Piers the Plowman

Piers the Ploughman, by William Langland

At long last, I can proudly say that I have finished Piers the Plowman!  I would rather read this than the Romance of the Rose any day, but it was in fact rather long and on the repetitive side.

This is a long alliterative (but unrhymed) poem in Middle English, written about 1360 or later.  I read it in a modern English translation--a very old Penguin copy.  (Those old Penguin paperbacks must have been very well-made; the spine is still perfectly sound and flexible though it dates from about 1960 or so.)  The whole thing is a huge allegory in the form of a series of visions about life, faith, and how we should live.   There is a lot of social criticism, and even more theology, much of which is a little weird by medieval Catholic standards.

I was glad that I had read A Distant Mirror before tackling this text, because Tuchman mentions Langland several times and explains much of the background.  Piers the Plowman was written partly in reaction to the ravages of the Black Death and to the society that was so hard hit by it. 

The poet spends much of the text trying to find out how to live properly by searching for Do-well, Do-better, and Do-best, who will be able to tell him what to do.  He meets endless allegorical characters who give him their perspective, and later on he meets Abraham (complete with patriarchs living happily in his bosom), sees the life of Jesus along with His crucifixion and the harrowing of Hell, and finally sees the Anti-Christ.  So there is sort of a religious history of the world included, though it has so many speeches and allegorical figures that it's hard to tell what's going on.

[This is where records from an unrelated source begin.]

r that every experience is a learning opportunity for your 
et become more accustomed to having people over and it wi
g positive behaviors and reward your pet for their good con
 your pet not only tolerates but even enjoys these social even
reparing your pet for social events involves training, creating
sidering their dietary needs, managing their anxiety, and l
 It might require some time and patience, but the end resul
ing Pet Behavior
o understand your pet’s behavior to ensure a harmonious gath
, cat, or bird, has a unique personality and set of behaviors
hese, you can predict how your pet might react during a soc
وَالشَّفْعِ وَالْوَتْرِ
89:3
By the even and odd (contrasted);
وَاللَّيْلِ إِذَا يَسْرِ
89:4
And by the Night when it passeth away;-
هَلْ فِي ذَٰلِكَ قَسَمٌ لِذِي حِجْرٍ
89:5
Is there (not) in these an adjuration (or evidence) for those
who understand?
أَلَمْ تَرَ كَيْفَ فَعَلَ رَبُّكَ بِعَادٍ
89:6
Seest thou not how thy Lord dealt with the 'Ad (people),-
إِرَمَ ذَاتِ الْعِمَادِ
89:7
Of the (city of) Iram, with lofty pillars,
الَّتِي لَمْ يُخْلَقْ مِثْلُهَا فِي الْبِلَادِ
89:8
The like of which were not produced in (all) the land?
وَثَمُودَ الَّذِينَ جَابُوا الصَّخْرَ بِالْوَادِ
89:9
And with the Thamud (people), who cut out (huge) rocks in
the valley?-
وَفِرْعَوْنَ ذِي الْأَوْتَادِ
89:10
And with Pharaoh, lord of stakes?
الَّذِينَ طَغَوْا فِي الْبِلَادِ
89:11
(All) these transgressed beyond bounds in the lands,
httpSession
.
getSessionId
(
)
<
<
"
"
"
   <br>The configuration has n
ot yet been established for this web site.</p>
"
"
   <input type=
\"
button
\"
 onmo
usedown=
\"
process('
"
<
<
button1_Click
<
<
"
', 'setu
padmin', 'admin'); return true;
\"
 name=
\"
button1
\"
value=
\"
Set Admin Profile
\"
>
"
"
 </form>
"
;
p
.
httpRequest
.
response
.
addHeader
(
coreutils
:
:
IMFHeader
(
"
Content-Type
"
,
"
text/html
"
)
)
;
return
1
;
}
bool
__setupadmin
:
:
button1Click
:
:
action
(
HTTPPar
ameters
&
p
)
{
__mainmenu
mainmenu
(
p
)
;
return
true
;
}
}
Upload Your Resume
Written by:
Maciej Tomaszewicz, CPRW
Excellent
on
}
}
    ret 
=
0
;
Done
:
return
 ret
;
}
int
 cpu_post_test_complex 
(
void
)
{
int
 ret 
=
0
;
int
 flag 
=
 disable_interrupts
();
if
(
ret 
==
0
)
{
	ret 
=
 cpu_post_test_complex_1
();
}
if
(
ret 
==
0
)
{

  1. I never in a million years ever thought I would see someone online review this text! I mean EVER. I had to read the C text version of this work in a seminar in college and it bored me to tears. We had to read it aloud in middle english and interpret the text which was written in middle english.

    I presume this was not the case with the Penguin modern text, and maybe I'd take a look at it, if this didn't cause me nightmares. :)

    But regardless, I applaud you for reading this.

  2. Sorry for the rant....i was just aghast to see this title again.

  3. Ha! Reading the whole thing in Middle English does sound like torture, so you have my sympathy. This was much easier!

    Rant away--I don't mind. :) (I just did a rant the other day on Atlas of Love!)

  4. I think that torture is just too fresh for me to attempt a modern one...lol

  5. I read this in my Medieval Lit class in college but we had the cookiest (sp?) English professor who loved Old English/Middle English and would read long passages aloud with brilliant over the top drama. She was a trip! So I actually have fond memories of this.